Em 17 anos de Polícia Federal (PF), o delegado Tácio Muzzi já atuou em investigações contra os chefões do jogo do bicho, a banda podre da polícia, políticos e empresários corruptos, mas um dos momentos mais difíceis da carreira aconteceu em 21 de março do ano passado, quando o ex-presidente Michel Temer (MDB) desembarcou na sede da corporação no Rio para cumprir a prisão ordenada pelo juiz Marcelo Bretas, da 7ª Vara Federal Criminal. Sem disfarçar o constrangimento, Muzzi, que estava na chefia interina da unidade, procurou dar uma acolhida digna a um ex-chefe da nação sem abrir mão do dever de encarcerar um preso.

Mineiro, de gestos contidos e fala tranquila, ele acolheu Temer na sala do corregedor local. O ex-presidente ficou isolado em um espaço de 20 metros quadrados, com banheiro privativo e ar-condicionado.

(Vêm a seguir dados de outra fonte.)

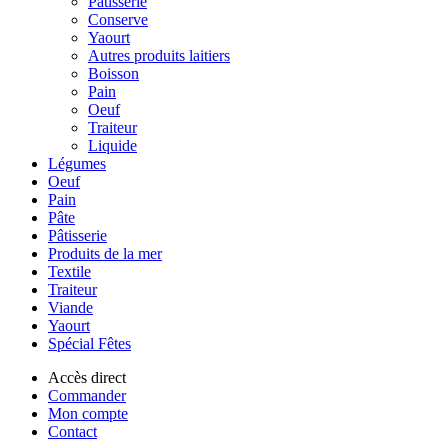
Pâtisserie
Conserve
Yaourt
Autres produits laitiers
Boisson
Pain
Oeuf
Traiteur
Liquide
Légumes
Oeuf
Pain
Pâte
Pâtisserie
Produits de la mer
Textile
Traiteur
Viande
Yaourt
Spécial Fêtes
Accès direct
Commander
Mon compte
Contact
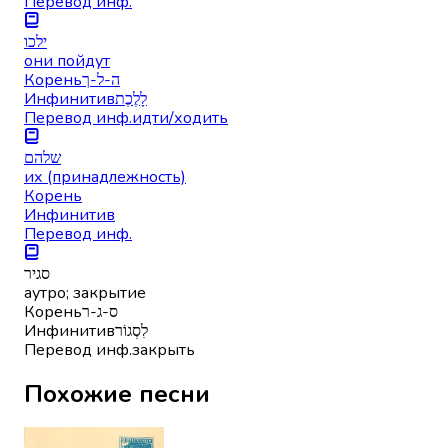
Перевод инф.
ילכו
они пойдут
Корень
ה-ל-ך
Инфинитив
לָלֶכֶת
Перевод инф.
идти/ходить
שלהם
их (принадлежность)
Корень
Инфинитив
Перевод инф.
סגיר
аутро; закрытие
Корень
ס-ג-ר
Инфинитив
לִסְגוֹר
Перевод инф.
закрыть
Похожие песни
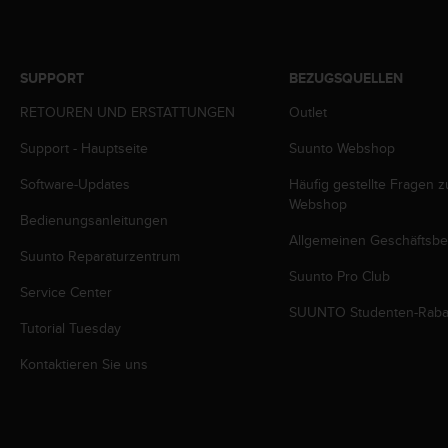
b
l
e
m
SUPPORT
BEZUGSQUELLEN
e
RETOUREN UND ERSTATTUNGEN
Outlet
m
i
Support - Hauptseite
Suunto Webshop
t
d
Software-Updates
Häufig gestellte Fragen 
e
Webshop
m
Bedienungsanleitungen
Z
Allgemeinen Geschäftsb
u
Suunto Reparaturzentrum
g
Suunto Pro Club
Service Center
r
SUUNTO Studenten-Raba
i
Tutorial Tuesday
f
f
Kontaktieren Sie uns
a
u
f
I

Cada providência naquele dia foi bem pensada, bem ao estilo do delegado, para não parecer regalia ou abuso de autoridade contra um preso VIP. Por gestos assim, Muzzi é visto com respeito na área de segurança pública fluminense, onde passou a maior parte da carreira.

Um dos procuradores da República da força-tarefa da Operação Lava-Jato no Rio garante que o delegado escolhido para assumir a superintendência da PF no Estado é um “excelente policial, muito técnico”. Doutor e mestre em Direito Empresarial pela Universidade Federal de Minas Gerais (UFMG), Muzzi foi procurador do Banco Central do Brasil antes de iniciar a carreira na PF, em 2003. Entre as funções mais destacadas, chefiou a Delegacia de Repressão a Corrupção e Crimes Financeiros da superintendência fluminense e coordenou o Grupo de Trabalho da Lava-Jato no Rio. Também comandou operações especiais de repressão a corrupção, crimes financeiros, lavagem de dinheiro e criminalidade organizada.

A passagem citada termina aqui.